Prenons un exemple : Ianir, ianirsan, ianirtet
Ianir, la forme inanimée, signifie, "dont sont issus" ou "à l'origine de"
Ianirsan, la forme du vivant, signifie mère, chez les animaux où les diverses espèces intelligentes concernées.
Iarnirtet, la forme chrystalienne, signifie mère également, ce qui pour un chrystalien désigne sa planète d'origine, ou plus spécifiquement, son lieu de naissance.

Dans le cas de mots composés (voir plus bas), le suffixe s'ajoute uniquement au dernier terme (à l'exception "bien sur" des termes composés dont le sens global ne concerne pas le suffixe d'un des termes utilisés? )

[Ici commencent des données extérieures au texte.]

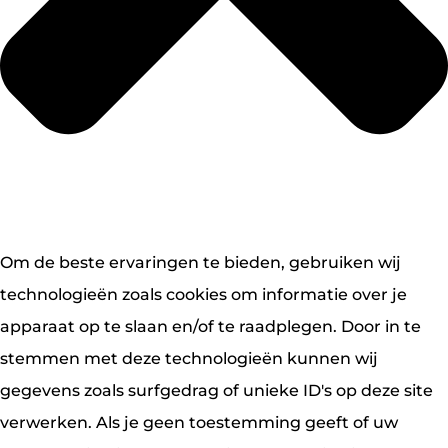
Om de beste ervaringen te bieden, gebruiken wij
technologieën zoals cookies om informatie over je
apparaat op te slaan en/of te raadplegen. Door in te
stemmen met deze technologieën kunnen wij
gegevens zoals surfgedrag of unieke ID's op deze site
verwerken. Als je geen toestemming geeft of uw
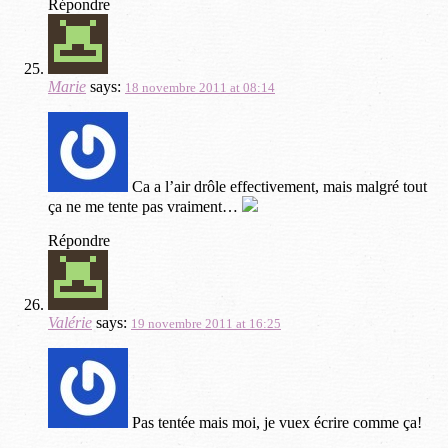
Répondre
Marie
says:
18 novembre 2011 at 08:14
Ca a l’air drôle effectivement, mais malgré tout
ça ne me tente pas vraiment…
Répondre
Valérie
says:
19 novembre 2011 at 16:25
Pas tentée mais moi, je vuex écrire comme ça!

On remarquera que dans la vie courante, le suffixe ?tet, prévalent dans une société chrystalienne, à tendance à être omis, tant que le contexte permet de ne pas se méprendre sur le sens.

Noms communs
En dehors de la question du suffixe de genre, les noms communs peuvent se classer en deux catégories, les mots racines et les mots composés.
Les mots racines sont fait d'un seul bloc, et ont généralement un sens simple. Ils correspondent le plus souvent à nos noms communs.
Les mots composés sont l'assemblage, de deux ou plusieurs mots racines, généralement séparés par l'utilisation d'une apostrophe. Nous utiliserions pour notre part tout une expression ou au minimum un ensemble nom-adjectif pour porter le même sens.
Le terme "humain" constitue un bon exemple : tia'tek'matsan est formé de la négation tia, de tek, qui signifie galaxie, et matsan qui est la forme animée d'une chose, autrement dit, un être vivant. Aux yeux des chrystaliens, les humains sont donc "ceux qui ne sont pas de la galaxie". Ce qui était d'ailleurs bien suffisant pour nous définir avant l'arrivée des cybérians.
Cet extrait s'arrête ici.